The ends of roads will have arrows on them so you know which direction the traffic should flow. Making connections is simple: you need only drag your finger along the screen from one road end to another. When you first start playing Freeways, you are taken to a beginner map where you need to connect a factory to a highway. The planning and thought processes needed in order to succeed in the game are complex enough to mirror the planning done by traffic engineers in the real world. While learning the mechanics of the game is simple, mastering the art of traffic engineering is not.
#Mini motorways free play series
A version is also available for Windows On Tuesday, indie dev Justin Smith released Freeways, a new kind of simulator game that places you in the role of a city traffic engineer, tasked with building a series of roads that must connect to one another and allow for a reasonably good flow of traffic so they don’t become jammed.

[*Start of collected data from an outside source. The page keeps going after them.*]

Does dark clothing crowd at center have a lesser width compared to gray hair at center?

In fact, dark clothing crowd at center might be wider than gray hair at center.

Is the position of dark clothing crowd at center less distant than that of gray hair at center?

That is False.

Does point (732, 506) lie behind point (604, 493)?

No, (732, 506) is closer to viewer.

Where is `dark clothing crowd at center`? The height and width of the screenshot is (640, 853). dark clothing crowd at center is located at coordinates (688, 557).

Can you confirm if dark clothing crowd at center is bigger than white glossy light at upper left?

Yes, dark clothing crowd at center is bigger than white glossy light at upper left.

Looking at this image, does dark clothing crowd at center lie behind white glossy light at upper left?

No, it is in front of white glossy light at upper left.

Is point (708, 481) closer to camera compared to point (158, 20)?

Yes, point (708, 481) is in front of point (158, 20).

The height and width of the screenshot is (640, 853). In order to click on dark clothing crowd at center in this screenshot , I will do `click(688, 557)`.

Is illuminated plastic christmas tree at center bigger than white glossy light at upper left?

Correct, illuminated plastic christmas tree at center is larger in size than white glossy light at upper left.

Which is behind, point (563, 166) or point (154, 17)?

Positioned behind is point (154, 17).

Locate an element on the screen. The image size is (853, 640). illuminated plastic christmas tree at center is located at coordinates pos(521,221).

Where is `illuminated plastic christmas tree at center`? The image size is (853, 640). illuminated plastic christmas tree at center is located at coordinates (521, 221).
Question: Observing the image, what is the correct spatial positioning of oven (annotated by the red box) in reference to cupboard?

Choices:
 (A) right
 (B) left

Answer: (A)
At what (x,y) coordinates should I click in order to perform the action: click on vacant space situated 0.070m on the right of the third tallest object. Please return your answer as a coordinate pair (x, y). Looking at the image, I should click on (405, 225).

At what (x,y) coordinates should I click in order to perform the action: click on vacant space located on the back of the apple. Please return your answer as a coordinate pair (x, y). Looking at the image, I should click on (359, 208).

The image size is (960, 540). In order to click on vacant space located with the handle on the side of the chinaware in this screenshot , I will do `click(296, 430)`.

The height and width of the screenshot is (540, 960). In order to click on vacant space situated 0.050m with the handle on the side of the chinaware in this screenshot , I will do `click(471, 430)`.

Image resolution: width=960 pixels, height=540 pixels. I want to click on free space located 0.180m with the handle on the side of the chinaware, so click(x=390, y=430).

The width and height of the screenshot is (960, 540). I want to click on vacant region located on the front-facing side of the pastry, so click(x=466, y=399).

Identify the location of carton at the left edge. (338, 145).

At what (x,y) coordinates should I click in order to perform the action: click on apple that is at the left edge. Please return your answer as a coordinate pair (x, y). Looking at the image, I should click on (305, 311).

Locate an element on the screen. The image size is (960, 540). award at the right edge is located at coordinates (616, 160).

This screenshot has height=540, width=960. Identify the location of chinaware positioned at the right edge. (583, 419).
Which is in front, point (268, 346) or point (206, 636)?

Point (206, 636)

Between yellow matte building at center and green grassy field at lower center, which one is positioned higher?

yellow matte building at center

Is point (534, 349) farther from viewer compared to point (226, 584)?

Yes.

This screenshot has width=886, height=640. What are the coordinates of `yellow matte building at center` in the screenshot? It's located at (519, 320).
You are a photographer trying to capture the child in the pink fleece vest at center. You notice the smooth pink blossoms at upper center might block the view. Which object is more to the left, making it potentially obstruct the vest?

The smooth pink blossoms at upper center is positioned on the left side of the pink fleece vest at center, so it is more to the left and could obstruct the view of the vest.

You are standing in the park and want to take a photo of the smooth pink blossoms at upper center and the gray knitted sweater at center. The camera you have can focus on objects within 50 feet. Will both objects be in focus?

#Mini motorways free play for android
Freeways is available for Android and iPad. It’s all hugely compelling and if nothing else, you’ll end up with a grudging respect for the designers of real-world road madness. You’ll be baffled by challenges that seem impossible within the confines of a single screen, before imagining into being increasingly ingenious solutions. By the time the initial nine-level map has zoomed out a couple of times – pleasingly showing cars driving around your interconnected network – the demands become stiffer.
Even so, there’s sophistication in the foundations. During play, there are echoes of Mini Metro but whereas that game was sleek and shiny, being based on diagrammatic Tube maps, Freeways dispenses with rigidity. It unlocks a kind of immediacy and makes it feel approachable. Mostly, the game’s crude nature is in fact a net positive. That may seem harsh – and the lack of undo does irk, especially on occasions where road connections don’t quite snap but the author explains this was an intentional design decision, intended to stop perfectionism. One is to add more complexity to a road system that may already resemble someone having hurled grey spaghetti at your screen. Because there’s no undo, you’ve only two choices at that point. It’s then you’ll sometimes watch aghast as your carefully crafted network grinds to a juddering halt. When all routes are connected, a simulation shows a day’s use in blazing fast-forward. As you make connections, cars start doddering about, and you begin to feel a bit smug. Your finger becomes a magic dispenser of virtual concrete, as you fashion roundabouts, speedy straight bits, lurching bends, and flyovers by way of deft two-finger swipes. It’s then a question of drawing the roads.